Juvenile Crime

If a crime that is committed by a juvenile is a serious crime, such as murder or rape, if the juvenile is over the age of thirteen they can be tried in an adult court. Bail is usually not available for juveniles. They must prove to the courts that they are not a flight risk, nor a danger to the community. The general public is usually not allowed in the court room during juvenile proceedings as to protect the juvenile’s rights of being a minor. Juvenile cases are more informal than adult cases, some of the rules involved in court proceedings are not as strict as those of adult proceedings.

Juveniles do not have a public trial by jury, they are not prosecuted for committing crimes, but rather delinquent acts. Once the court decides the penalty for the delinquent act then the juvenile could be sent away to a rehabilitation home or work camp. These homes are there for the rehabilitation of the juveniles so that they may enter back into society, hopefully never to return to the home. Sometimes they do and sometimes they don’t. Another type of penal correction is sort of a new one where the juvenile goes to boot camp. Officers put the juveniles through the same routine as if they were recruits that just joined the Army.

This type of punishment instills discipline into the juveniles, so they may better themselves to go back into society. Juvenile delinquency, also known as juvenile offending, or youth crime, is participation in illegal behavior by minors who fall under a statutory age limit. Most legal systems prescribe specific procedures for dealing with juveniles, such as juvenile detention centers and courts. A juvenile delinquent is a person who is typically under the age of 18 and commits an act that otherwise would have been charged as a crime if they were an adult.

Although persons under 18 can also be charged and tried as adults, depending on the type of offense committed. 'Siegel, Larry J. , and Brandon Welsh. Juvenile Delinquency: The Core. ' 4th ed. Belmont, CA: Wadsworth/cengage Learning, 2011. Print. The recent rise in juvenile delinquents has surpassed the rates of juveniles of the past. More kids are committing serious crimes than ever before, therefore creating more need for juvenile detention centers and professional staff to man these facilities to help train these juveniles on what to do and not to do in society.

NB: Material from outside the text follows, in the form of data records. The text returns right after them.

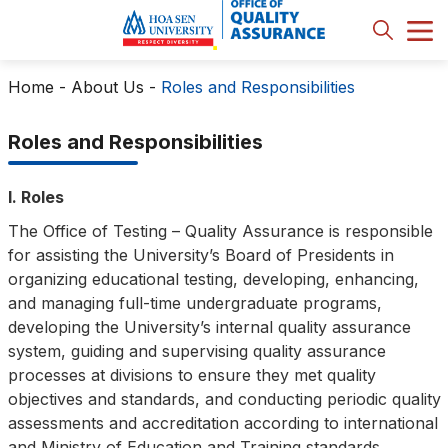
Home
-
About Us
-
Roles and Responsibilities
Roles and Responsibilities
I. Roles
The Office of Testing – Quality Assurance is responsible
for assisting the University’s Board of Presidents in
organizing educational testing, developing, enhancing,
and managing full-time undergraduate programs,
developing the University’s internal quality assurance
system, guiding and supervising quality assurance
processes at divisions to ensure they met quality
objectives and standards, and conducting periodic quality
assessments and accreditation according to international
and Ministry of Education and Training standards.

In recent years, the average age for first arrest has dropped significantly, and younger boys and girls are committing these crimes. Between 60-80% percent of adolescents, and pre- adolescents engage in some form of juvenile offending. These can range from status offenses (such as underage smoking), to property crimes, to violent crimes. The percent of teens who offend is so high that it would seem to be a cause for worry. However, juvenile offending can be considered normative adolescent behavior. This is because most teens tend to offend by committing non-violent crimes, only once or a few times, and only during adolescence.

It is when adolescents offend repeatedly or violently that their offending is likely to continue beyond adolescence, and become increasingly violent. It is also likely that if this is the case, they began offending, and displaying antisocial behavior, even before reaching adolescence. Juvenile delinquency develops during a period between childhood and adolescence. As time went by children were growing up in different lifestyles. In the early 1900’s children were taught to go out and work to help support their families.

In the mid 1900’s children started learning about their own independence and went out and made money for their own personal wants. We as a society were so busy with our own lives that we neglected to care about the needs of our children if they wanted money they got it. The minute they were denied the money they found other means of obtaining it themselves, so they opted to steal from people, and once that was in their system it took over. Juvenile status offenses occur when a juvenile is charged or adjudicated for their conduct in the municipality of which the crime was committed they would not be charged as an adult.

Usually Juvenile status offenses include chronic or persistent truancy, running away, not taking orders from people of higher authority, violating curfew laws, being caught with alcohol or tobacco. Most of the problems with Juveniles comes from upbringing or family life. When a child is brought up in homes where there is violence or alcohol issues, more than likely they will grow up with the same problems. Some states punish the parents for offenses that their child has made, while other states have facilities for juveniles to go to serve their punishment.

Some courts have the juvenile’s report to do work details to work off their punishment. To reduce juvenile crime, I believe education is very important. We need to teach the children of today that it is not ok to steal, fight, vandalize, and disrespect each other. Ever since they banned the use of paddling in school the kids today have no respect for teachers or principals, and as far as at home, there is a level of discipline that I feel is ok, parents do not need to hit their children until they bleed, a little swat will get their attention. In order for us to be able to handle our children there needs to be discipline.

Most kids now will yell child abuse if you even give them a little swat, my feeling is that they are laughing in your face when this happens because they know of the trouble that the parents can get into. I also feel that talking to children works well too. When you whind up punishing a child through physical force like beating them to make them understand, what are we teaching that child, that it is ok to hit their children in order for them to be respected by that child, hitting is wrong so we shouldn’t do that to children, because it leads them to violent lifestyles, that could put them in jail.